Like a kid who won't dive into a pool without collaring the glances of every grown-up present, De Palma revels in look-at-me moments: protracted, self-consciously virtuoso set pieces that shout "technique" to the least cinema-savvy members in the audience.
"Redacted," his scalding and simplistic cri de couer on the American occupation in Iraq, is every bit as show-offy as such popcorn-De Palma diversions as "Snake Eyes" and "The Untouchables." This time, however, the technical virtuosity is systematically veiled in the rough-hewn visual language of amateurs and journalist drones.
De Palma tracks the events surrounding the rape-murder of an Iraqi girl by American soldiers — a horrific, truth-based incident that he relays to us entirely through the surveillance tools of the story's participant-observers. These include a soldier's video diary, a blog by an anxious military wife, Iraqi news reports and insurgent Web sites that chronicle beheadings and bombings with lurid self-satisfaction. The sole pretender to art (and the only one that contains a dishonest point-of-view shot) is a poker-faced, Handel-drenched French documentary on daily life at an American-monitored checkpoint.
Such mediated storytelling has already become a cliché of independent movies. In this case, the déjà vu is thickened by De Palma's self-referential scenario, which divvies up a squad of American soldiers "Casualties of War"-style between the amoral bad apples, the men of conscience and the non-judgmental bystanders.
The latter are primarily represented by Angel Salazar (Izzy Diaz), a genial, loquacious kid with film-school dreams and a camera that refuses to quit, even when his buddies are raping a 15-year-old and gunning down her family. De Palma wants to say that the war's Salazars (and by implication, complacent American citizens) are culpable in atrocities by their do-nothing watchfulness.
But he reduces the insidious complexity of complicity by the sheer perniciousness of his two troublemakers, Flake and Rush (Patrick Carroll and Daniel Stewart Sherman), whose hedonistic, Beavis and Butthead shallowness conceals the souls of natural born criminals.
Flake and Rush are leering jocks of the type that would have made life miserable back in high school for De Palma's famously bedeviled prom queen, Carrie. They succeed in doing as much for fellow members of their squad, two of whom meet gruesome ends and another who will be traumatized for life as a result of their heartless, mindless actions. De Palma shoots himself in the foot, however, by over-empowering these thugs; the message that we take away is that it really is just the bad apples who make for a bad war.

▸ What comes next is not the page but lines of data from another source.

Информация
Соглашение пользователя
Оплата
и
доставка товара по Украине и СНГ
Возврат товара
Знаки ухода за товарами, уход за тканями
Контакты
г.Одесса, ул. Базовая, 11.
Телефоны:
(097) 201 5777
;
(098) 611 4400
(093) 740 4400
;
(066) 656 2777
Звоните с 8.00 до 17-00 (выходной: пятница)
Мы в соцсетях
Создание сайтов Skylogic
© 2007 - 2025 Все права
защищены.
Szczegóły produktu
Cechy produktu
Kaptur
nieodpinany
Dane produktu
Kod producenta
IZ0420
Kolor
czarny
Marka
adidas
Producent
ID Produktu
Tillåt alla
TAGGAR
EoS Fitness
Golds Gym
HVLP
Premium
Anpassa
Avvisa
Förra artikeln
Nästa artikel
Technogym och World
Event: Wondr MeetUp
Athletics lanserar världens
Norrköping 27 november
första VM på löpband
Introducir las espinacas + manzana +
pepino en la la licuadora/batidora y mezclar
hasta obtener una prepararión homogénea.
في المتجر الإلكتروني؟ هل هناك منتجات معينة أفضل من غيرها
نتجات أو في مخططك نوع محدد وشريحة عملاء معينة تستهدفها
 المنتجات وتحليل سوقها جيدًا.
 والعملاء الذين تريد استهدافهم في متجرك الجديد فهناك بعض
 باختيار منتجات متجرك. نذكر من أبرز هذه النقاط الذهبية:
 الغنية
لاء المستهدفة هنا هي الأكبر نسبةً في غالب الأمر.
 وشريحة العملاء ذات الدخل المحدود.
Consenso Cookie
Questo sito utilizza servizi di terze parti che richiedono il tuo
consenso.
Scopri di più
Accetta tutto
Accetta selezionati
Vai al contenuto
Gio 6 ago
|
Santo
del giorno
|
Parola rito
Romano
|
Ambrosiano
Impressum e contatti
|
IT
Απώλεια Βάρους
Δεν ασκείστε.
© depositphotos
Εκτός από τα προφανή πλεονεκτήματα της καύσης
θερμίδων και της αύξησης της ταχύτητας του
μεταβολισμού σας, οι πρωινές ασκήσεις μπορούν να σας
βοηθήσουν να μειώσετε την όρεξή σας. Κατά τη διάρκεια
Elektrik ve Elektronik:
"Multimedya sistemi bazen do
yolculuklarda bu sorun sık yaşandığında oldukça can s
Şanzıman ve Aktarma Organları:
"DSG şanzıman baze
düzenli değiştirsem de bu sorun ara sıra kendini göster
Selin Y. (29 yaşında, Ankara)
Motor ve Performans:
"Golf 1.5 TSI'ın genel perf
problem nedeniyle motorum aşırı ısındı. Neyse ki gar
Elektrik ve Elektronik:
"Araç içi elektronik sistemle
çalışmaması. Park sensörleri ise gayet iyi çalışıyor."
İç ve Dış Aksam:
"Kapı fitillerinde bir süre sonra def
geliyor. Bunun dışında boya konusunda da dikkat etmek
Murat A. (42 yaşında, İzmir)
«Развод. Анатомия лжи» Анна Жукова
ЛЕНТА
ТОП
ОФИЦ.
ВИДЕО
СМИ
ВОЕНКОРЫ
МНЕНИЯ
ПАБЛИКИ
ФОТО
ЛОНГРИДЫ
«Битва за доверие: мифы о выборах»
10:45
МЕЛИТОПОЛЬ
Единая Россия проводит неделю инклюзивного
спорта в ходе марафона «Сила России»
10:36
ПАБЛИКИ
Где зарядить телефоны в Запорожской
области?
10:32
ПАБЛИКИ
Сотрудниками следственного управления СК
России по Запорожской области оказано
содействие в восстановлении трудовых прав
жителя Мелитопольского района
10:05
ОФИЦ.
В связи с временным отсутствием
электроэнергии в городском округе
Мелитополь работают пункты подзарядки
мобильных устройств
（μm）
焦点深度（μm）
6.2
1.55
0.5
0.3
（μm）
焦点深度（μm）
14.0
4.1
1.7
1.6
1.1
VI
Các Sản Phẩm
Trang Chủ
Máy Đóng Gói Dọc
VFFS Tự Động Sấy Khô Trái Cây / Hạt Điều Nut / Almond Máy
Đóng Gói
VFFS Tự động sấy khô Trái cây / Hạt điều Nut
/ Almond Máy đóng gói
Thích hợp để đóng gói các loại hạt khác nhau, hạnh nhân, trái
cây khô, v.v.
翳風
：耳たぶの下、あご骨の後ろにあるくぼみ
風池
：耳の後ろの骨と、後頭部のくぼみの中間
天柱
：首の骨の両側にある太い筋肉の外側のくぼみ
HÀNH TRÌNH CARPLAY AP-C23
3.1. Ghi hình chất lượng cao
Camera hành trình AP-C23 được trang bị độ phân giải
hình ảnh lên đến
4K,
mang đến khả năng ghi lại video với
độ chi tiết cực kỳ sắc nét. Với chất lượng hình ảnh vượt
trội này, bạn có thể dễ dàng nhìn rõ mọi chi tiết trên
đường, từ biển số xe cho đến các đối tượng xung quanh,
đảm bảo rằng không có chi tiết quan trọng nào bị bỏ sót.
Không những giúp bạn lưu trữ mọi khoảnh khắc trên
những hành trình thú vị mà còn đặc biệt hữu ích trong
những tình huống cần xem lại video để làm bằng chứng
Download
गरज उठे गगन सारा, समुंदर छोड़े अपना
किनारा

De Palma is a bold, efficient writer, capable of drawing vivid characters with lean strokes. But "Redacted" feels, if anything, too written.
De Palma's outrage — toward the war, toward the ridiculous way in which the producers redacted actual Iraq war photos at the film's end — is admirable. If righteous indignation was the most direct highway to art, "Redacted" would be his masterpiece.